The gathering wound late into the night, and those of us spending the night staked out floor positions.  But even at 2 a.m., no one was tired.  We debated books and art and politics, and nibbled on leftover chaat.  We were, all of us, overeducated, despite (in spite of?) our various international upbringings, and K___’s naan tasted just as good cold as it did warm.

Y___ had set up a projector to beam pictures from his laptop onto his wall.  Someone stopped the slideshow and pulled up Do the Right Thing on YouTube.  We watched, pausing every ten minutes or so as the invisible hand guiding the cursor searched for the next section.  During those interstices, I thought about how far this slice of Brooklyn was from that one:  20 years and two bus transfers away.


Lee Klein, as he was supervising the transfer of the film to DVD, recalls cinematographer Ernest Dickerson saying, Redder, redder, redder.  “The instinct was,” Klein says, “not to go that red because it seemed too far, but that’s how he shot it and that was the intention, and it’s easy to back off the red to be safe.”

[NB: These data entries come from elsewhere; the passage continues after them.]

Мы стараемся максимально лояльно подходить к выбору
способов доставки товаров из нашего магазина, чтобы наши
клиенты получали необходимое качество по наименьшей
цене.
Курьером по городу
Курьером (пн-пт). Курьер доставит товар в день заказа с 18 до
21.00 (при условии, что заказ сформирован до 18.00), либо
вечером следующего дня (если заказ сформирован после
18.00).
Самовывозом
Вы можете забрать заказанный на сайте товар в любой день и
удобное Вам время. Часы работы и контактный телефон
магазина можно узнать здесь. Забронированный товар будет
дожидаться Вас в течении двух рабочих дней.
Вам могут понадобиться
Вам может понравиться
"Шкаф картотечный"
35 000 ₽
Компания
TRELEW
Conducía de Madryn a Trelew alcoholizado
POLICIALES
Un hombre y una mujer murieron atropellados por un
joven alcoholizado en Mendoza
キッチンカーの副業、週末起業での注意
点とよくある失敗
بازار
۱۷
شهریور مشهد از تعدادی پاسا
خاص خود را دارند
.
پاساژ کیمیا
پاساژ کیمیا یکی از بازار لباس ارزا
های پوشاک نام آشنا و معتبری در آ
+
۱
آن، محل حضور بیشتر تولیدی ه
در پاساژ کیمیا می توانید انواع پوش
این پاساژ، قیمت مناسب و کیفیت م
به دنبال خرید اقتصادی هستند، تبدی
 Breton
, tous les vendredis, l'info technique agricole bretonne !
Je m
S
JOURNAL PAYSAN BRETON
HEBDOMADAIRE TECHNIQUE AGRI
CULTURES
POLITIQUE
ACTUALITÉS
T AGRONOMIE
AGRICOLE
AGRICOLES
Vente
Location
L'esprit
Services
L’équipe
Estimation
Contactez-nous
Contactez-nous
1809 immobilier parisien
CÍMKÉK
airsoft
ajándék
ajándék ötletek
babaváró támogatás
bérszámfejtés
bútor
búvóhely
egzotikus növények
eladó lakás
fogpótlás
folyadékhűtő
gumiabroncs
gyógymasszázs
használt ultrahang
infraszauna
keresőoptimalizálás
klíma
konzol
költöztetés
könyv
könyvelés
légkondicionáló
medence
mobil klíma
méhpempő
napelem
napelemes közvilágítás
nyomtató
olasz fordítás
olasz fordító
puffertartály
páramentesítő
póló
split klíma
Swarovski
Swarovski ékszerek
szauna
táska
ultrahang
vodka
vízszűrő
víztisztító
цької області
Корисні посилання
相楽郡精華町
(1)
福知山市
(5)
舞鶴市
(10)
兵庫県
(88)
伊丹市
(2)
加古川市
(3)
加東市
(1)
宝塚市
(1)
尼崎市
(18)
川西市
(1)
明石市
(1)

I was in Y___’s brownstone again two years later.  W___ had moved into the apartment below Y___, and she was throwing a house-warming party.  Many of the invitees I had met two years before.  I brought W___ a glazed Portuguese tile with a portrait of Fernando Pessoa.  She had already settled in quite comfortably:  a vertical bookshelf made it look as if books were climbing up her wall.  She had filled her disused dining room fireplace with books.  An arch of books, a parabola of paper.  Our lives are fire hazards.

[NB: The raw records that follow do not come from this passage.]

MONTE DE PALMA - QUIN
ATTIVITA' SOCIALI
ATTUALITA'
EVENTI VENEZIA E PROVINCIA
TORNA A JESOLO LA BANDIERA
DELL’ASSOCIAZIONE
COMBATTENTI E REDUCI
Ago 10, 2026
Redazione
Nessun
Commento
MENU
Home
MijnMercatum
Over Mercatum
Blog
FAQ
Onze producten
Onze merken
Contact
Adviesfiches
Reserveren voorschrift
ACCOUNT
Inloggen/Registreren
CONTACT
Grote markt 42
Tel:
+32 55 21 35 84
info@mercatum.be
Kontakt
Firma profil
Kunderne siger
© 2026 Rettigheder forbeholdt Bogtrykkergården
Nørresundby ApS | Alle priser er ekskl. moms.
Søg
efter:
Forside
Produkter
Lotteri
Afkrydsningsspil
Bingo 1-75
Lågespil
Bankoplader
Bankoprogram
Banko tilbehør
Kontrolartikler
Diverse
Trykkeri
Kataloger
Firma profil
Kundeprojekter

The party moved into Sunset Park.  It was a pleasant fall late-afternoon, and the blanket kept the cold from seeping into us.  The park was a patchwork of picnics.  As we gathered around the homemade red velvet cake, a Hispanic toddler waddled up to us.  His nose and mouth were a transparent slick of mucus.  Someone offered him a slice, and he looked at it hesitantly and wandered off without taking it.  Around us, lingual cacophony:  the park of Babel.

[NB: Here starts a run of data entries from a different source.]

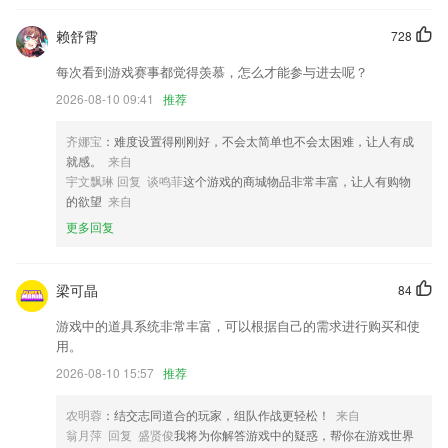
新增 SRT 协议支持。支持 SRT 推流及拉流。
赖舒霄
728
个人中心新增隐私管理；查看隐私政策和管理你的个性化推荐内容
每次看到游戏赛事都觉得羡慕，怎么才能参与进去呢？
改名备忘录记事
2026-08-10 09:41
推荐
个别手机录音时被吃字漏音的问题已解决!
齐娜宝
：难度设置得刚刚好，不会太简单也不会太困难，让人有成
优化UI界面布局；
就感。
来自
联系我们
宇文飘琳 回复 谈鸣菲
这个游戏的商城物品非常丰富，让人有购物
以上就是即时彩票app355下载的介绍，如果您喜欢这款软件，您可以到
的欲望
来自
应用商店进行打分评论，说出您的使用经历，以帮助我们更好的对产品进
更多回复
行优化修改。
梁可晶
84
游戏中的道具系统非常丰富，可以根据自己的需求进行购买和使
用。
2026-08-10 15:57
推荐
农明蓉
：结交志同道合的玩家，组队作战更轻松！
来自
翁月萍 回复 盛贤俊
我将为你解答游戏中的疑惑，帮你在游戏世界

Then:  sunset, something that would have been apocalyptic if it weren’t so beautiful.  The air turned to blood.  Loud Chinese music came over some loudspeakers as a group of dancers prepared their evening practice session.  The red grew increasingly intense, as though someone were infusing oxygen into the blood.  As other housewarmers returned to W___’s apartment, I watched the sky:  redder, redder, redder.